A little more than half of respondents use a dust mask or respirator. Several people commented that with adequate dust collection, particularly in a shop setting, the a dust mask seemed unnecessary. Here are some of the comments:

  • Good dust collection is a must
  • Often we have a vacuum hooked to the table saw and don't feel the need to wear a mask.
  • A lot depends on where the table saw is being used. For example, in my shop, I have a dust extraction system that keeps the level of dust down quite a bit, so there I might not wear a mask.
  • I try to balance perceived risk and convenience. I always wear a respirator in a dusty environment, never use a riving knife because it's such a PITA to get lined up perfectly with the blade at all depths and angles. (At least on my jobsite saw; on the $5K cabinet saw, it's not so bad.) Safety glasses are an always, no matter what.
  • I often use a vacuum; when I do I don't wear a dust mask or respirator.
  • I wear a dust mask when working indoors. When I'm outside, I rarely use a dust mask unless I'm working with MDF or woods I'm allergic to.
  • You and I know that unless in "production" mode ppe's are minimal.

A good number of participants use hearing protection always, often, or sometimes - about two-thirds of respondents. I am slightly surprised that this number isn't higher given how loud table saws are. Even when they're in use outdoors, the decibel reading is significant. (Personally, I've trained myself to be completely put-off and annoyed by the sound so much that I can't bear to use the saw without hearing protection. Part of that is probably due to the fact that I play the drums - and my ears feel particularly sensitive as I near my mid-40s.) No one had any comments regarding the use of hearing protection.

Almost 90% of those who participated in the survey wear safety glasses, and a very small number never wear them. When I was younger and first starting out in the trades, I admit to rarely wearing safety glasses. But I got a wood chip in my eye once and since then, I won't turn on a table saw without wearing glasses. There weren't any comments relating to safety glass use; the numbers speak for themselves.

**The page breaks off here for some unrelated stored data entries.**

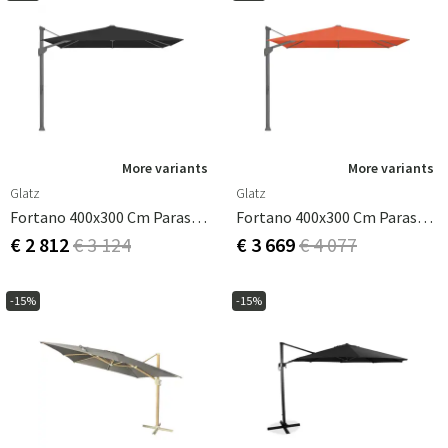
More variants
More variants
Glatz
Glatz
Fortano 400x300 Cm Parasol Antracit Cat.4 408 Black
Fortano 400x300 Cm Parasol Antracit Cat.5 660 Papaya
€ 2 812
€ 3 124
€ 3 669
€ 4 077
-15%
-15%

Almost all of the respondents - 97% - always, often, or sometimes use a push stick. While the parameters for recommended use vary, the general consensus for using a push stick is when ripping stock within 6" or less from the blade. Push sticks are outfitted on all portable and jobsite table saws these days. In retrospect, I realize that mentioning a feather board as part of this question may not have been most appropriate. Feather boards do come into play with respect to safety when you need to keep consistent pressure against the board close to the fence. The question could have been worded better. Only one person commented: "I only use a push stick if the piece between the blade and fence is less than 2". Also the blade is never more than 1/4" above the surface of the wood." Needless to say, getting your hand within 2 to 6 inches of the blade is never a good idea.